Papadimitriou Georgios I, Sklira Maria, Pomportsis Andreas S
Department of Informatics, Aristotle University, 54124 Thessaloniki, Greece.
IEEE Trans Syst Man Cybern B Cybern. 2004 Feb;34(1):246-54. doi: 10.1109/tsmcb.2003.811117.
A new class of P-model absorbing learning automata is introduced. The proposed automata are based on the use of a stochastic estimator in order to achieve a rapid and accurate convergence when operating in stationary random environments. According to the proposed stochastic estimator scheme, the estimates of the reward probabilities of actions are not strictly dependent on the environmental responses. The dependence between the stochastic estimates and the deterministic ones is more relaxed for actions that have been selected only a few times. In this way, actions that have been selected only a few times, have the opportunity to be estimated as "optimal," to increase their choice probability and consequently, to be selected. In this way, the estimates become more reliable and consequently, the automaton rapidly and accurately converges to the optimal action. The asymptotic behavior of the proposed scheme is analyzed and it is proved to be epsilon-optimal in every stationary random environment. Furthermore, extensive simulation results are presented that indicate that the proposed stochastic estimator scheme converges faster than the deterministic-estimator-based DP(RI) and DGPA schemes when operating in stationary P-model random environments.

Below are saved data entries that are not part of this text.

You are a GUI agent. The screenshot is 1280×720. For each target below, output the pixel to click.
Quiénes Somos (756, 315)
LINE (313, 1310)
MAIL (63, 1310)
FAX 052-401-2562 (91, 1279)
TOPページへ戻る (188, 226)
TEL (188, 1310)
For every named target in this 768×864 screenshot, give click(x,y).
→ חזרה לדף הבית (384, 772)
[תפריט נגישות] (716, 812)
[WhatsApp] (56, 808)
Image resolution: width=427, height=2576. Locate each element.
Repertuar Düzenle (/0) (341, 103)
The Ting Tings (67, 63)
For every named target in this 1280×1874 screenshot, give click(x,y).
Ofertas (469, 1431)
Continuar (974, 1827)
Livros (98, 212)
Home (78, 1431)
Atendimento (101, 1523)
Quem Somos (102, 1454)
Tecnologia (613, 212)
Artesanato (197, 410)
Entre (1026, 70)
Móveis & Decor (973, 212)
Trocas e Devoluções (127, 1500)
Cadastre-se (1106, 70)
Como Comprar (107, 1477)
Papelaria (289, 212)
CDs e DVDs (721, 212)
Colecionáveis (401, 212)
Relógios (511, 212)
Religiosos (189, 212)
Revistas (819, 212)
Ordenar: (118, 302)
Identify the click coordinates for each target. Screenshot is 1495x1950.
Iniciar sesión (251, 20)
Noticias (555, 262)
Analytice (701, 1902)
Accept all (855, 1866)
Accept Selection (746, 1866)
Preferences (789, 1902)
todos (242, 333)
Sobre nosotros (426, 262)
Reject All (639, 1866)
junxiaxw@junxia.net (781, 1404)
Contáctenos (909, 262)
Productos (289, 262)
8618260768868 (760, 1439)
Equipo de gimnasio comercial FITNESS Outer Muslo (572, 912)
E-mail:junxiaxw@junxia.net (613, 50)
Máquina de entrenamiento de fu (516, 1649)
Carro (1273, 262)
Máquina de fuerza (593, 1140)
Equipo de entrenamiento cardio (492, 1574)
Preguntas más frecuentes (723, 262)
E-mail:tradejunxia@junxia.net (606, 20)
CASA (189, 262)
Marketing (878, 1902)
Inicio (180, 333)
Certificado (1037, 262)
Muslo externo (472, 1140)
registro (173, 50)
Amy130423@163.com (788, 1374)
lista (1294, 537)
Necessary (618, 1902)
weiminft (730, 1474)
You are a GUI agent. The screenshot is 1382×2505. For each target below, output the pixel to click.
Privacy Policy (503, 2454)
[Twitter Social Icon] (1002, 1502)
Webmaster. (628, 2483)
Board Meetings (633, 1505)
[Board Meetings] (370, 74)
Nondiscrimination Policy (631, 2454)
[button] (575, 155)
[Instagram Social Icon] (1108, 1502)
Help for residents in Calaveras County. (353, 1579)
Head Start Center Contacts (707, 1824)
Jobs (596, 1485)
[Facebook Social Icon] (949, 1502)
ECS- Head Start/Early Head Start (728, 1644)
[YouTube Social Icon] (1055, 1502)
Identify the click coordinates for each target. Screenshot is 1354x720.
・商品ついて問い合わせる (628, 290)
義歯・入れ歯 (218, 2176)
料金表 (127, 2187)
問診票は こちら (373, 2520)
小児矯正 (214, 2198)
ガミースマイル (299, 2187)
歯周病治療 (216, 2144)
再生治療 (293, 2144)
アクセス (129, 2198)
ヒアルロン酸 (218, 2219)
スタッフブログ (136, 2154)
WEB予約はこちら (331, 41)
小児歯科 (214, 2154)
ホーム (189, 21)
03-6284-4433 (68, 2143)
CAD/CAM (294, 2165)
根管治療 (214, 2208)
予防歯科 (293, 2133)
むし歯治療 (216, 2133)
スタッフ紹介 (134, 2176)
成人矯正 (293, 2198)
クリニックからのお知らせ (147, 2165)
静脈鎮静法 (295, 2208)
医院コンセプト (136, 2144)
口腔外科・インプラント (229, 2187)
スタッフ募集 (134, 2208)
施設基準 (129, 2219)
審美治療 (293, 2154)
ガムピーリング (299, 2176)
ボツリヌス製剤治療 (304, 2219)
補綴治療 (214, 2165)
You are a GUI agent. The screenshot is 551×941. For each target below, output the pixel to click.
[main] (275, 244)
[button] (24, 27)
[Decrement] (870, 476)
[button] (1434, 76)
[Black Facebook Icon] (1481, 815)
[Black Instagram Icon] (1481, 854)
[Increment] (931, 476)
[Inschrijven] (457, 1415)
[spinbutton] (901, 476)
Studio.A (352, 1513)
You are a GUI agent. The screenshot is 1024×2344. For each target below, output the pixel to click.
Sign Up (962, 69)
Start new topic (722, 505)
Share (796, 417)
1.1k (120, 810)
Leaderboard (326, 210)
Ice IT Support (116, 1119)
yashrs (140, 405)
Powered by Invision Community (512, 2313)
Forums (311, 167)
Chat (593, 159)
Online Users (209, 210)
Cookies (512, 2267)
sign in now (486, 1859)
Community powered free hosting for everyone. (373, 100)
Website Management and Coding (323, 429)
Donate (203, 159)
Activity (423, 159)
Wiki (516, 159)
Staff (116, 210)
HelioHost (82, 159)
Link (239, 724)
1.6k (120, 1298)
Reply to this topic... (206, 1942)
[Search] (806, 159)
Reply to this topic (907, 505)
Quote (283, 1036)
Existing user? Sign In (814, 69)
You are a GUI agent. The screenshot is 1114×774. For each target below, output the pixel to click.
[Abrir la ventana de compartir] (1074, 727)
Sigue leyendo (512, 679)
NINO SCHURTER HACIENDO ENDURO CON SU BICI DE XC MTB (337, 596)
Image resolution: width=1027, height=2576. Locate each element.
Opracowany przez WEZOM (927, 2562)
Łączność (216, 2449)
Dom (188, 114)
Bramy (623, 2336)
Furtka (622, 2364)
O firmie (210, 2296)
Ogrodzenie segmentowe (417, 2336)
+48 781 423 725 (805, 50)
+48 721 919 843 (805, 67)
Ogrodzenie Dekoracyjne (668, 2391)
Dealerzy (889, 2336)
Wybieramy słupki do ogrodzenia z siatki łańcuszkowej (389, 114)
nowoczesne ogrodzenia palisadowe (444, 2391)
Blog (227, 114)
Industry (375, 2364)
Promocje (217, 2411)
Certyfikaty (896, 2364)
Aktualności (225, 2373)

引入了一类新的P模型吸收学习自动机。所提出的自动机基于使用随机估计器,以便在平稳随机环境中运行时实现快速且准确的收敛。根据所提出的随机估计器方案,动作奖励概率的估计并不严格依赖于环境响应。对于仅被选择过几次的动作,随机估计与确定性估计之间的依赖性更为宽松。通过这种方式,仅被选择过几次的动作有机会被估计为“最优”,以增加其选择概率,从而被选中。这样,估计变得更加可靠,因此自动机能够快速且准确地收敛到最优动作。分析了所提出方案的渐近行为,并证明其在每个平稳随机环境中都是ε最优的。此外,给出了广泛的仿真结果,表明所提出的随机估计器方案在平稳P模型随机环境中运行时比基于确定性估计器的DP(RI)和DGPA方案收敛得更快。